Китаянка была одета в футболку и легкую кофту на замке, бриджи и кепку, под которую были спрятаны длинные волосы. Короткие же продолжали закрывать одну половину лица.

Жак зачерпнул песок в кулак и высыпал его через пальцы.

– Что я вообще тут делаю? – прошептал он в надежде, что никто его не услышит. Я не стал отвечать, понимая, что это – личные мысли, и лезть туда – только причинять неудобства другу.

Я смотрел на океан, по которому бежали волны от легкого ветерка, чистое небо, по которому не проплывало даже облачка. Было бы приятно лежать на песке в такой день, если бы не чувство ожидания.

Вскоре раздались голоса, и на пляж вышли группы Эдвина и Ютты, а через несколько минут за ними – Леандро и Джульетты. Теперь все были в сборе, но охранники ничего не говорили.

– Димитрий, – громко обратился я к охраннику, не выдержав ожидания. – Зачем мы здесь?

– Подожди, вот придет Сюмбюль, тогда и узнаешь, – мужчина отмахнулся и указал на песчаную дугу, по которой шел наш учитель по основам выживания.

Это был невысокий жизнелюбивый мужчина, почти всегда ходивший в длинном халате и чалме.

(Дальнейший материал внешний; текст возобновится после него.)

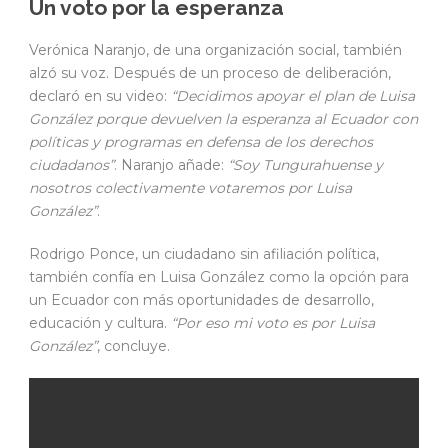
Un voto por la esperanza
Verónica Naranjo, de una organización social, también
alzó su voz. Después de un proceso de deliberación,
declaró en su video:
“Decidimos apoyar el plan de Luisa
González porque devuelven la esperanza al Ecuador con
políticas y programas en defensa de los derechos
ciudadanos”
. Naranjo añade:
“Soy Tungurahuense y
nosotros colectivamente votaremos por Luisa
González”
.
Rodrigo Ponce, un ciudadano sin afiliación política,
también confía en Luisa González como la opción para
un Ecuador con más oportunidades de desarrollo,
educación y cultura.
“Por eso mi voto es por Luisa
González”
, concluye.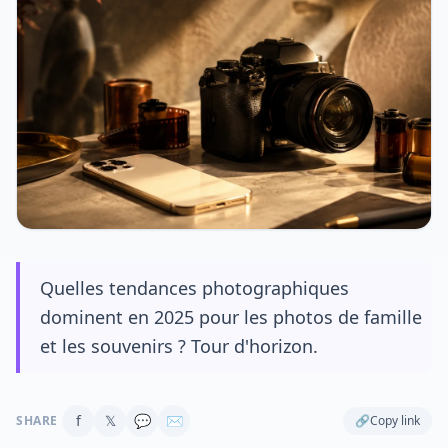
Quelles tendances photographiques
dominent en 2025 pour les photos de famille
et les souvenirs ? Tour d'horizon.
f
𝕏
💬
✉
SHARE
🔗
Copy link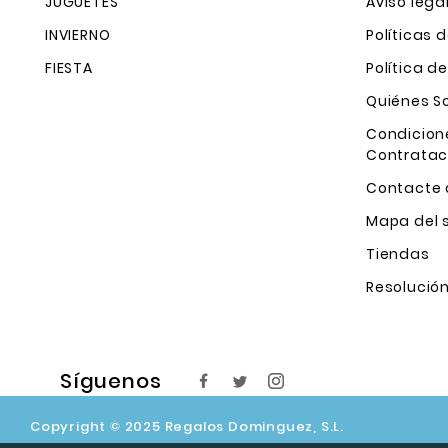
JUGUETES
Aviso lega
INVIERNO
Políticas 
FIESTA
Política d
Quiénes 
Condicion
Contratac
Contacte 
Mapa del s
Tiendas
Resolución
Síguenos
Copyright © 2025 Regalos Dominguez, S.L.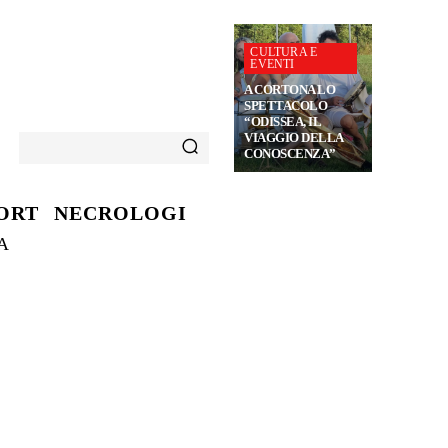
CULTURA E
EVENTI
A CORTONA LO
SPETTACOLO
“ODISSEA, IL
VIAGGIO DELLA
CONOSCENZA”
ORT
NECROLOGI
A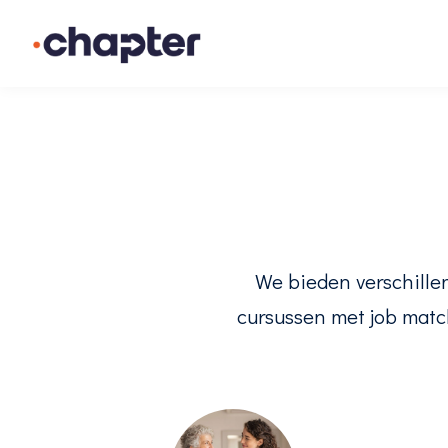
We bieden verschille
cursussen met job matc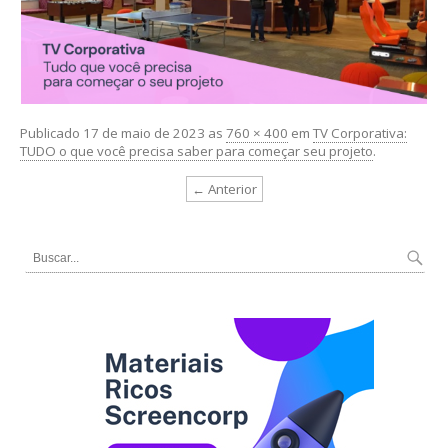
Publicado
17 de maio de 2023
as
760 × 400
em
TV Corporativa:
TUDO o que você precisa saber para começar seu projeto
.
← Anterior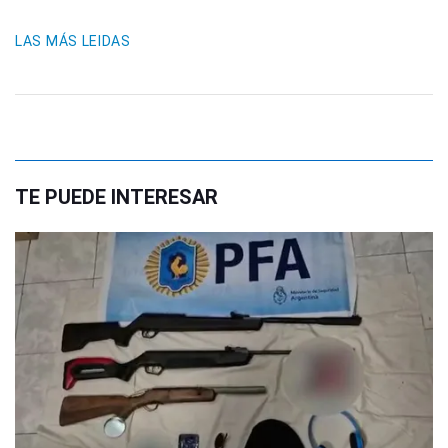
LAS MÁS LEIDAS
TE PUEDE INTERESAR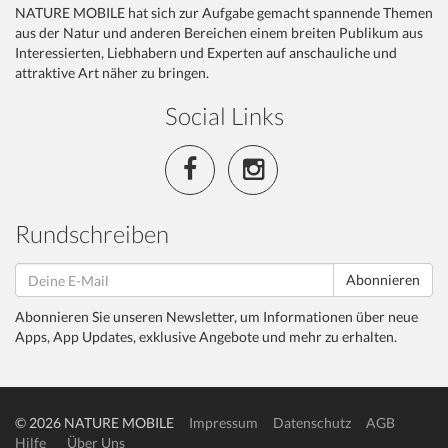
NATURE MOBILE hat sich zur Aufgabe gemacht spannende Themen
aus der Natur und anderen Bereichen einem breiten Publikum aus
Interessierten, Liebhabern und Experten auf anschauliche und
attraktive Art näher zu bringen.
Social Links
Rundschreiben
Abonnieren
Abonnieren Sie unseren Newsletter, um Informationen über neue
Apps, App Updates, exklusive Angebote und mehr zu erhalten.
© 2026 NATURE MOBILE
Impressum
Datenschutz
AGB
Hilfe
Über Uns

Его густая черная борода оставляла открытыми только темные глаза и большой нос, скрывая подбородок и рот и переходя в бакенбарды.

Мужчина, не торопясь, подошел к нашей группе из двадцати одного человека, улыбнулся глазами, потер руки и начал, обращаясь, почему-то только к нам семерым:

– Добрый день вам, дети, если он добрый. Сегодня мы отменили ваши занятия, чтобы провести испытание, – Сюмбюль всегда говорил только по делу без лишних присказок и предисловий. – Это испытание направлено на то, чтоб оценить ваш уровень подготовки и решить, что дальше делать с вами. Потому, постарайтесь выложиться на максимум, чтоб мы, ваши учителя, не краснели за вас.